名前も知らない常連さんだけれども、この店を気に入って通ってくださるのは私も嬉しい。お客様が私の名前を知っているのは、制服の胸ポケット部分に名札を付けているからだ。それを見ればわかるが、お客様は名札を付けているわけではないので、私は彼の名前さえしらない。だから彼のことは、ショコラカプチーノさんと呼んでいる。

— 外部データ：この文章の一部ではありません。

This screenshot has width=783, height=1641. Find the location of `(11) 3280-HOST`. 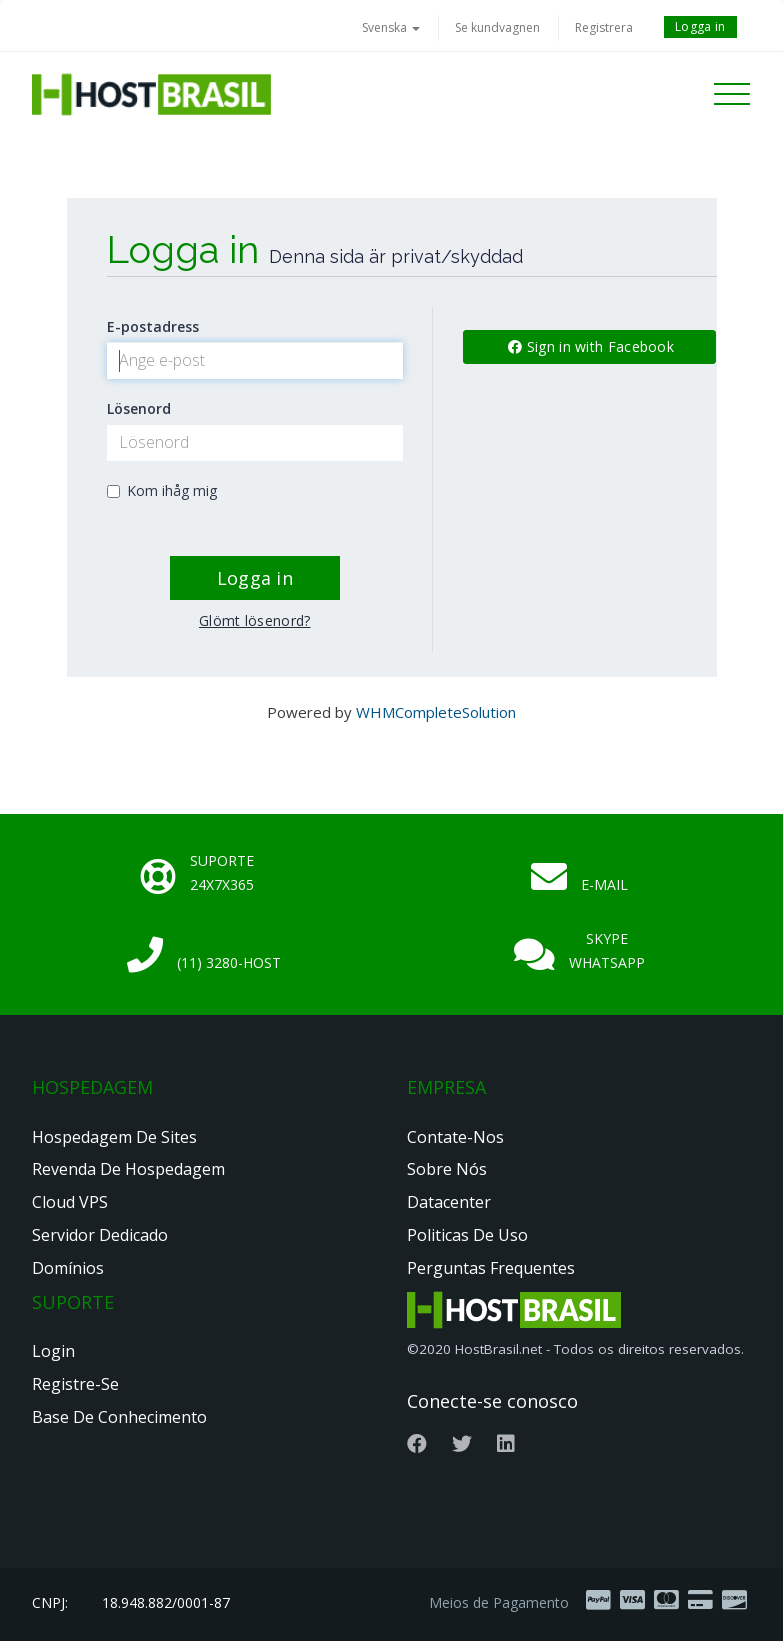 (11) 3280-HOST is located at coordinates (229, 962).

「ありがとうございます。取引先の方の前でドバドバ砂糖を入れられないので…助かります」
「とんでもないことでございます。この程度のことでしたら、いつでもお申し付けください」
「本当ならショコラカプチーノを飲みたいのですけれど、そういうわけにはいいませんからね」
「そうですね。商談となればこちらのお飲み物は不向きですね」
取引先の男性が、商談の席でショコラカプチーノの頼んでいる姿を想像すると、なんとも言えない気持ちになった。クリームやチョコレートがふんだんにかけられた飲み物は、商談中に飲むものではないと思うからだ。
「珈琲は昔から苦手なのですか?」
「ええ。昔から苦いものや辛い物が苦手でして…でも、こんな容姿ですから平気だと思われるんですよね。コーヒー頼めばほぼブラックで出されますが、一生懸命飲みます」
「ふふっ」
一生懸命飲むって…どんな時でも全力を尽くす人なんだと思ったら、つい笑ってしまった。
見るとショコラカプチーノさんは、しきりに頭を掻いて恥ずかしそうにしていた。